** Opening PROVIDED RECORDS block **

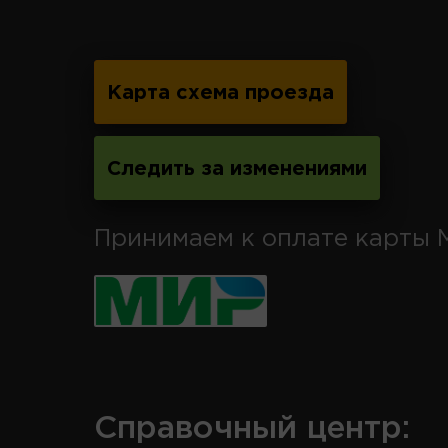
Карта схема проезда
Следить за изменениями
Принимаем к оплате карты 
Справочный центр:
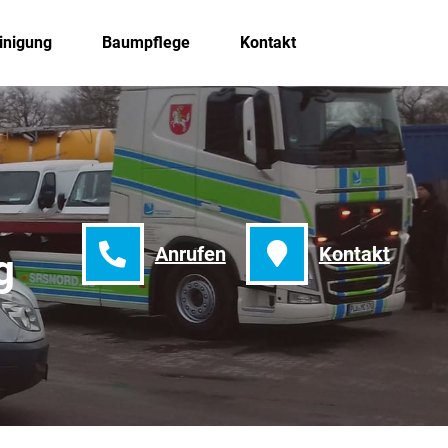
inigung
Baumpflege
Kontakt
Anrufen
Kontakt
g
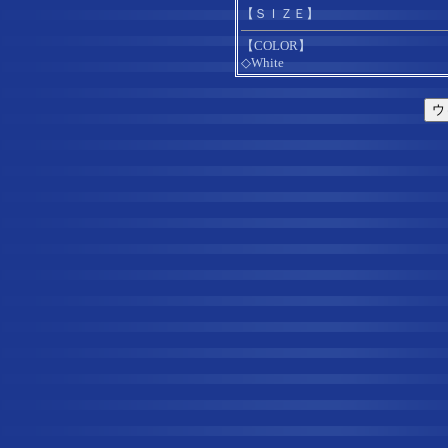
【ＳＩＺＥ】
【COLOR】
◇White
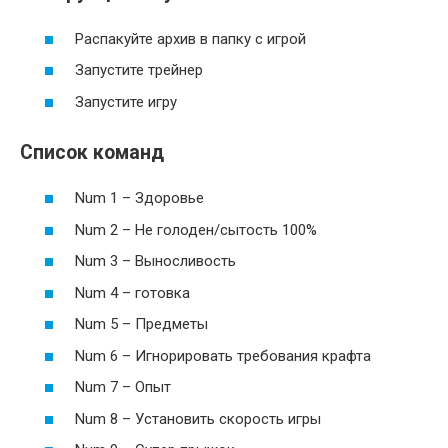
Распакуйте архив в папку с игрой
Запустите трейнер
Запустите игру
Список команд
Num 1 – Здоровье
Num 2 – Не голоден/сытость 100%
Num 3 – Выносливость
Num 4 – готовка
Num 5 – Предметы
Num 6 – Игнорировать требования крафта
Num 7 – Опыт
Num 8 – Установить скорость игры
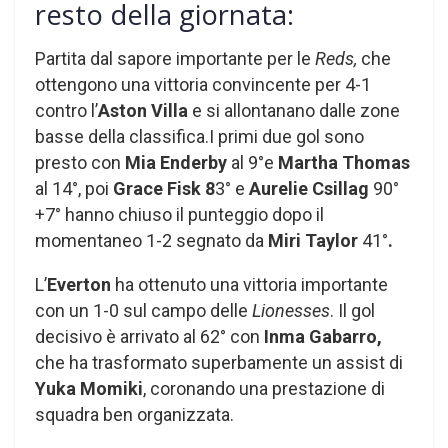
resto della giornata:
Partita dal sapore importante per le
Reds,
che
ottengono una vittoria convincente per 4-1
contro l’
Aston Villa
e si allontanano dalle zone
basse della classifica.I primi due gol sono
presto con
Mia Enderby
al 9°e
Martha Thomas
al 14°, poi
Grace Fisk 8
3° e
Aurelie Csillag
90°
+7° hanno chiuso il punteggio dopo il
momentaneo 1-2 segnato da
Miri Taylor
41°
.
L’
Everton
ha ottenuto una vittoria importante
con un 1-0 sul campo delle
Lionesses
. Il gol
decisivo è arrivato al 62° con
Inma Gabarro,
che ha trasformato superbamente un assist di
Yuka Momiki
, coronando una prestazione di
squadra ben organizzata.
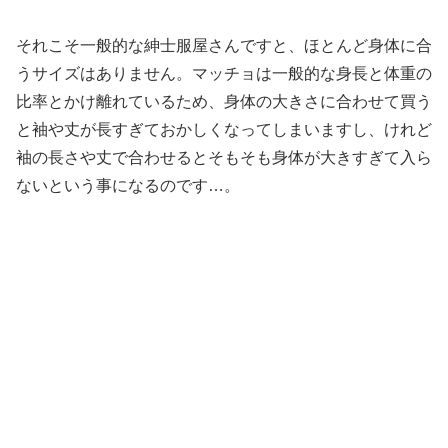
それこそ一般的な紳士服屋さんですと、ほとんど身体に合
うサイズはありません。マッチョは一般的な身長と体重の
比率とかけ離れているため、身体の大きさに合わせて買う
と袖や丈が長すぎておかしくなってしまいますし、けれど
袖の長さや丈で合わせるとそもそも身体が大きすぎて入ら
ないという事になるのです…。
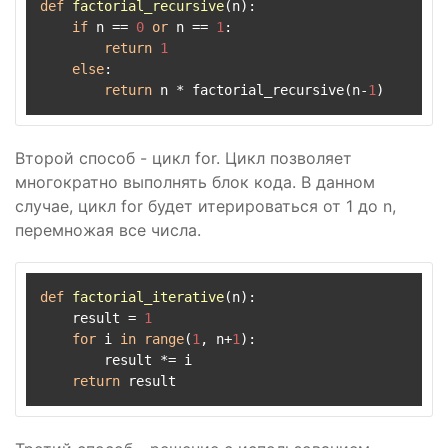
def
factorial_recursive
(
n
):

if
 n == 
0
or
 n == 
1
:

return
1
else
:

return
 n * factorial_recursive(n-
1
Второй способ - цикл for. Цикл позволяет
многократно выполнять блок кода. В данном
случае, цикл for будет итерироваться от 1 до n,
перемножая все числа.
def
factorial_iterative
(
n
):

    result = 
1
for
 i 
in
range
(
1
, n+
1
):

        result *= i

return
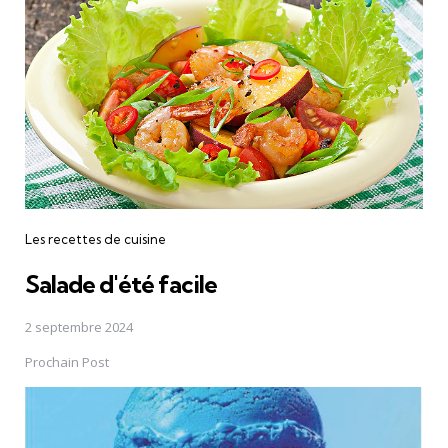
Les recettes de cuisine
Salade d'été facile
2 septembre 2024
Prochain Post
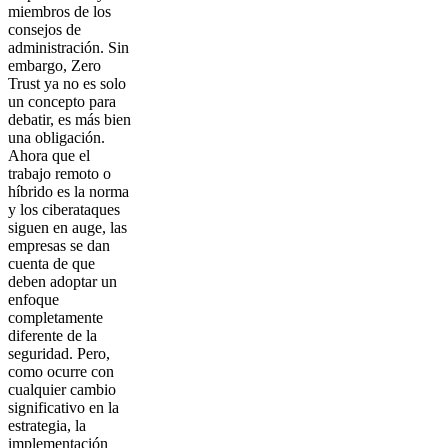
miembros de los
consejos de
administración. Sin
embargo, Zero
Trust ya no es solo
un concepto para
debatir, es más bien
una obligación.
Ahora que el
trabajo remoto o
híbrido es la norma
y los ciberataques
siguen en auge, las
empresas se dan
cuenta de que
deben adoptar un
enfoque
completamente
diferente de la
seguridad. Pero,
como ocurre con
cualquier cambio
significativo en la
estrategia, la
implementación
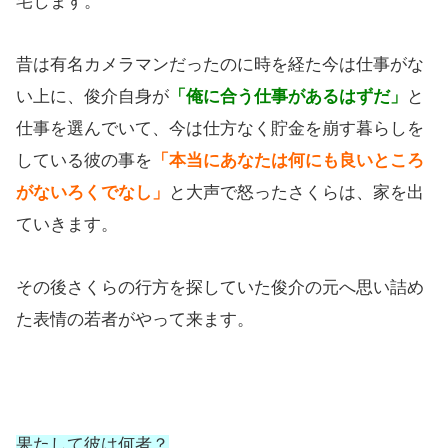
宅します。
昔は有名カメラマンだったのに時を経た今は仕事がな
い上に、俊介自身が
「俺に合う仕事があるはずだ」
と
仕事を選んでいて、今は仕方なく貯金を崩す暮らしを
している彼の事を
「本当にあなたは何にも良いところ
がないろくでなし」
と大声で怒ったさくらは、家を出
ていきます。
その後さくらの行方を探していた俊介の元へ思い詰め
た表情の若者がやって来ます。
果たして彼は何者？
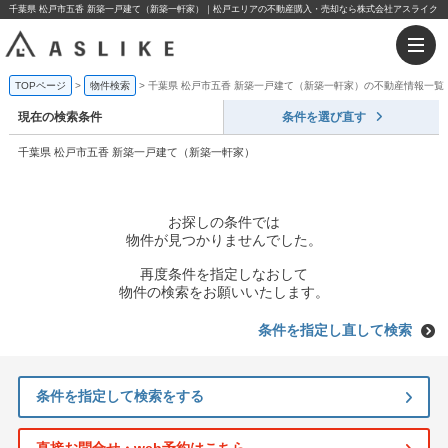
千葉県 松戸市五香 新築一戸建て（新築一軒家）｜松戸エリアの不動産購入・売却なら株式会社アスライク
TOPページ
物件検索
千葉県 松戸市五香 新築一戸建て（新築一軒家）の不動産情報一覧
現在の検索条件
条件を選び直す
千葉県 松戸市五香 新築一戸建て（新築一軒家）
お探しの条件では
物件が見つかりませんでした。
再度条件を指定しなおして
物件の検索をお願いいたします。
条件を指定し直して検索
条件を指定して検索をする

** Closing PROVIDED RECORDS block **

EXERCISE DETAILS: Your copy should match the records word for word, with the pictures removed.

YOUR RESPONSE:
Карта схема проезда
Следить за изменениями
Принимаем к оплате карты 
Справочный центр:
inigung
Baumpflege
Kontakt
Anrufen
Kontakt
g
【ＳＩＺＥ】
【COLOR】
◇White
Распакуйте архив в папку с игрой
Запустите трейнер
Запустите игру
Список команд
Num 1 – Здоровье
Num 2 – Не голоден/сытость 100%
Num 3 – Выносливость
Num 4 – готовка
Num 5 – Предметы
Num 6 – Игнорировать требования крафта
Num 7 – Опыт
Num 8 – Установить скорость игры
resto della giornata:
Partita dal sapore importante per le
Reds,
che
ottengono una vittoria convincente per 4-1
contro l’
Aston Villa
e si allontanano dalle zone
basse della classifica.I primi due gol sono
presto con
Mia Enderby
al 9°e
Martha Thomas
al 14°, poi
Grace Fisk 8
3° e
Aurelie Csillag
90°
+7° hanno chiuso il punteggio dopo il
momentaneo 1-2 segnato da
Miri Taylor
41°
.
L’
Everton
ha ottenuto una vittoria importante
con un 1-0 sul campo delle
Lionesses
. Il gol
decisivo è arrivato al 62° con
Inma Gabarro,
che ha trasformato superbamente un assist di
Yuka Momiki
, coronando una prestazione di
squadra ben organizzata.
それこそ一般的な紳士服屋さんですと、ほとんど身体に合
うサイズはありません。マッチョは一般的な身長と体重の
比率とかけ離れているため、身体の大きさに合わせて買う
と袖や丈が長すぎておかしくなってしまいますし、けれど
袖の長さや丈で合わせるとそもそも身体が大きすぎて入ら
ないという事になるのです…。
def
factorial_recursive
(
n
):

if
 n == 
0
or
 n == 
1
:

return
1
else
:

return
 n * factorial_recursive(n-
1
Второй способ - цикл for. Цикл позволяет
многократно выполнять блок кода. В данном
случае, цикл for будет итерироваться от 1 до n,
перемножая все числа.
def
factorial_iterative
(
n
):

    result = 
1
for
 i 
in
range
(
1
, n+
1
):

        result *= i

return
Les recettes de cuisine
Salade d'été facile
2 septembre 2024
Prochain Post
miembros de los
consejos de
administración. Sin
embargo, Zero
Trust ya no es solo
un concepto para
debatir, es más bien
una obligación.
Ahora que el
trabajo remoto o
híbrido es la norma
y los ciberataques
siguen en auge, las
empresas se dan
cuenta de que
deben adoptar un
enfoque
completamente
diferente de la
seguridad. Pero,
como ocurre con
cualquier cambio
significativo en la
estrategia, la
implementación
宅します。
昔は有名カメラマンだったのに時を経た今は仕事がな
い上に、俊介自身が
「俺に合う仕事があるはずだ」
と
仕事を選んでいて、今は仕方なく貯金を崩す暮らしを
している彼の事を
「本当にあなたは何にも良いところ
がないろくでなし」
と大声で怒ったさくらは、家を出
ていきます。
その後さくらの行方を探していた俊介の元へ思い詰め
た表情の若者がやって来ます。
果たして彼は何者？
千葉県 松戸市五香 新築一戸建て（新築一軒家）｜松戸エリアの不動産購入・売却なら株式会社アスライク
TOPページ
物件検索
千葉県 松戸市五香 新築一戸建て（新築一軒家）の不動産情報一覧
現在の検索条件
条件を選び直す
千葉県 松戸市五香 新築一戸建て（新築一軒家）
お探しの条件では
物件が見つかりませんでした。
再度条件を指定しなおして
物件の検索をお願いいたします。
条件を指定し直して検索
条件を指定して検索をする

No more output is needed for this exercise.